- **DATA TO PROCESS**:
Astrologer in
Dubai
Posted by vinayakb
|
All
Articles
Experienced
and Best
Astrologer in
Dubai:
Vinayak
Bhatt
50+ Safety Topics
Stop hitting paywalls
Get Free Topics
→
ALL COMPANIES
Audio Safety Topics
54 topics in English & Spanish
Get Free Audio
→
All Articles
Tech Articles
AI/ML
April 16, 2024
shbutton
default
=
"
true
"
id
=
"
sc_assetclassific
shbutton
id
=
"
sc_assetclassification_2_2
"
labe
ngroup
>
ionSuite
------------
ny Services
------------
--
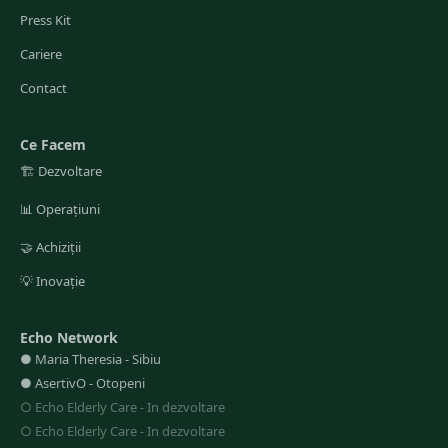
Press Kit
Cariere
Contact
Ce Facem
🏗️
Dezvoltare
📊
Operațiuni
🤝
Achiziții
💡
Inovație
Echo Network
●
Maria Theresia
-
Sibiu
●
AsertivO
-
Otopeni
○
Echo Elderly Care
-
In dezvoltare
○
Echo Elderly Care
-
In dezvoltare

- **INSTRUCTIONS FOR THE TASK**: Work out how many lines of the preceding data contain the word "Articles". Reply with that number only.

- **RESPONSE TO THE EXERCISE**: 3